Le mémoire compare également le préjudice allégué de la défenseure du patrimoine au dégoût ressenti par un descendant d'esclaves à la vue de monuments confédérés, présentant les deux comme trop abstraits pour constituer un dommage juridique.

Selon le mémoire, la défenseure du patrimoine au cœur de l'affaire est l'historienne de l'architecture Alison Hoagland, membre du National Trust for Historic Preservation, qui affirme se promener à proximité de la Maison-Blanche environ une fois par mois et qui subirait un préjudice du fait de l'apparence de la salle de bal.

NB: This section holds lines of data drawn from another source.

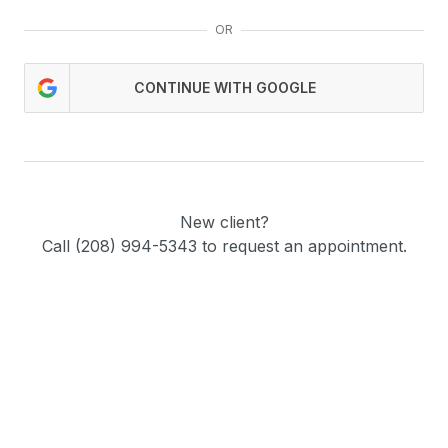
OR
CONTINUE WITH GOOGLE
New client?
Call (208) 994-5343 to request an appointment.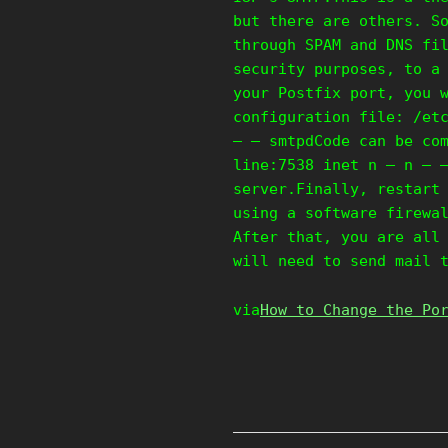
but there are others. S
through SPAM and DNS fi
security purposes, to a
your Postfix port, you 
configuration file: /et
– – smtpdCode can be co
line:7538 inet n – n – 
server.Finally, restart
using a software firewa
After that, you are all
will need to send mail 
via
How to Change the Po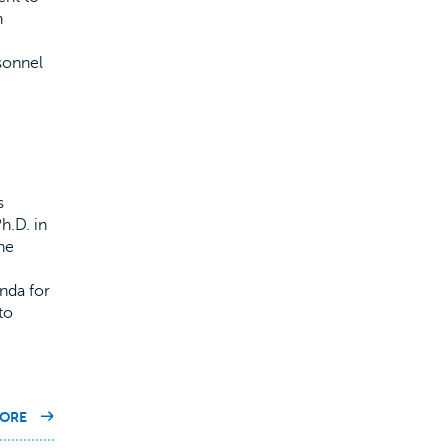
h
sonnel
s
h.D. in
he
nda for
to
ON
ORE
OUR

L'argument de Mme Hoagland fonde le recours qui a abouti à une ordonnance judiciaire bloquant la construction hors sol de ce projet de 400 millions de dollars.

« Le mécontentement subjectif de Mme Hoagland à l'égard du message visuel que le projet achevé est censé transmettre est l'inverse d'un préjudice concret et particularisé », écrit le mémoire.

« Ce préjudice, qui existe entièrement dans l'esprit de Mme Hoagland, n'est pas plus recevable que la profonde détresse visuelle des médecins assistant à des avortements dans le cadre de leur travail, ou le dégoût ressenti par un descendant d'esclaves à la vue de monuments confédérés », écrit le mémoire.

M. Sauer a également rejeté l'argument selon lequel le préjudice de Mme Hoagland serait permanent, écrivant que ce caractère permanent ne rend pas le dommage moins dérisoire.

« Les effets des exercices navals en hiver étaient, après tout, tout à fait permanents pour les baleines », écrit le mémoire, citant une affaire jugée par la Cour supême qui avait rejeté le recours d'un groupe écologiste contre des exercices militaires.

Le mémoire indique que la construction du projet est achevée à 65 %. Il note également que la cour d'appel du circuit du district de Columbia a jugé ce mois-ci que l'administration ne disposait pas de l'autorisation du Congrès pour le construire, et que l'injonction bloquant les travaux hors sol doit prendre effet vendredi 22 août, sauf intervention de la Cour supême.

Poursuivre la construction est « urgent » pour protéger la « continuité de la présidence », écrit le mémoire, citant des déclarations de hauts responsables de la sécurité nationale.

L'administration a averti que l'injonction laisserait « une structure instable et inachevée de 70 pieds de haut sur le terrain de la Maison-Blanche, mettant le complexe en danger et entravant la protection du Secret Service ».

Elle a ajouté qu'un retard prolongé « compromettrait tout » ce qui a été construit jusqu'à présent et serait « extrêmement dangereux ».